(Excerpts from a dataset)
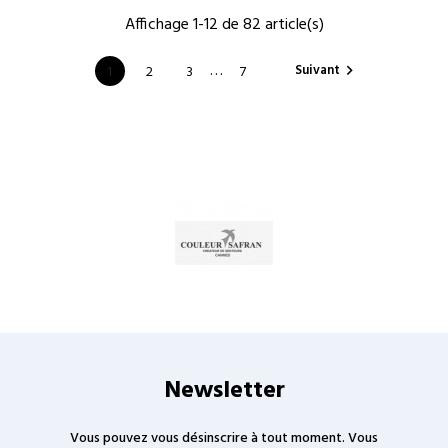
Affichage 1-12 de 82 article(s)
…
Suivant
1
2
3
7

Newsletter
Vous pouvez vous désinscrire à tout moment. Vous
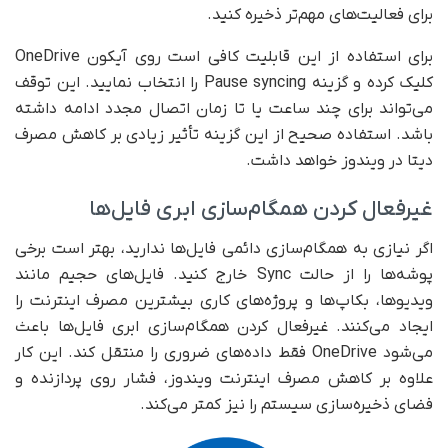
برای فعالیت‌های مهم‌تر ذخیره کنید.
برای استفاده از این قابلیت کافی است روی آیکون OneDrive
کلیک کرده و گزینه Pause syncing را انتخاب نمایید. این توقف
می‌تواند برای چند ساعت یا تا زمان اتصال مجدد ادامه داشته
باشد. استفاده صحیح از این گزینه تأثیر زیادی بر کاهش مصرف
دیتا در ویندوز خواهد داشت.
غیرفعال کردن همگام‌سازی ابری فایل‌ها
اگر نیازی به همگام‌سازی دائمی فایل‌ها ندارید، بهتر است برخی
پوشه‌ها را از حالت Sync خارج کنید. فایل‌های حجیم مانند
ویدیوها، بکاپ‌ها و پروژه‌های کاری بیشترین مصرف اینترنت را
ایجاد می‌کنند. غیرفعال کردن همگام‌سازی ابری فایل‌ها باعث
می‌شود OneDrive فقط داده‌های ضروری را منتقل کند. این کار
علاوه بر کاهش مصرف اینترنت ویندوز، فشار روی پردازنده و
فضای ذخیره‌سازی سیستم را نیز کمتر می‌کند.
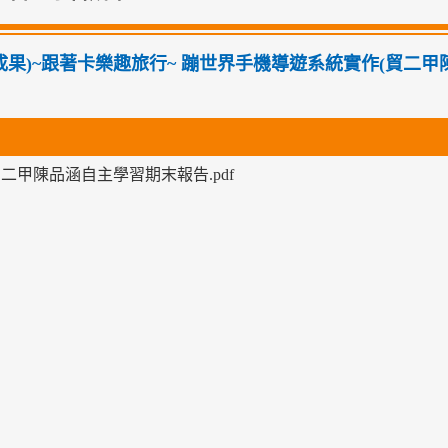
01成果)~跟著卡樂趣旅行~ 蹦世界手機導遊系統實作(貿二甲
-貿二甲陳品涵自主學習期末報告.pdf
* * *
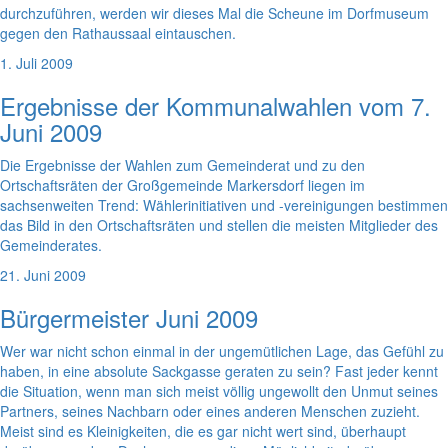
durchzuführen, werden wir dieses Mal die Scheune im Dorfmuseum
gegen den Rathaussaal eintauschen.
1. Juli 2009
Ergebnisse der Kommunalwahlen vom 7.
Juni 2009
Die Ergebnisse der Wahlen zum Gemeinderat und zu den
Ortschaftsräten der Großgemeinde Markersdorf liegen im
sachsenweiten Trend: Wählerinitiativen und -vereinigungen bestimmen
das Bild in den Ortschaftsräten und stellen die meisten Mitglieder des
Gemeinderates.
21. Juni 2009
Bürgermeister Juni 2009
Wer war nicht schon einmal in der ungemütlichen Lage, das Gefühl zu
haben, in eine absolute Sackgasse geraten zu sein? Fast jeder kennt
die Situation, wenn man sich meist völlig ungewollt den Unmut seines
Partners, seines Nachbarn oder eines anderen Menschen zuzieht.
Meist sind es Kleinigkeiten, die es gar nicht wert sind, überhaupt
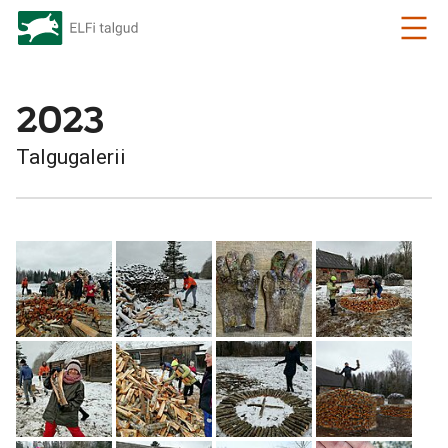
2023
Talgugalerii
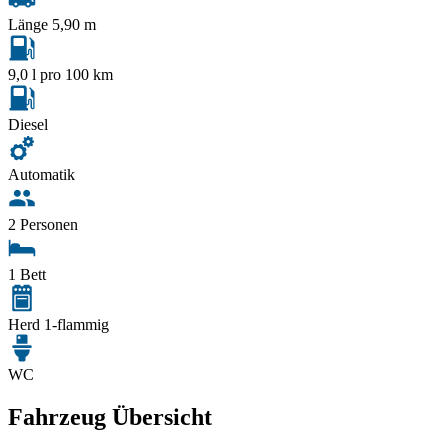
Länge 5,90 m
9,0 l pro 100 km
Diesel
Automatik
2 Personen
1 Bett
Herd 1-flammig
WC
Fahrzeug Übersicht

**TASK STATEMENT:** Across the entries, how many lines include the string "Ergebnisse"? The answer should be only a number.

**TASK ANSWER:** 2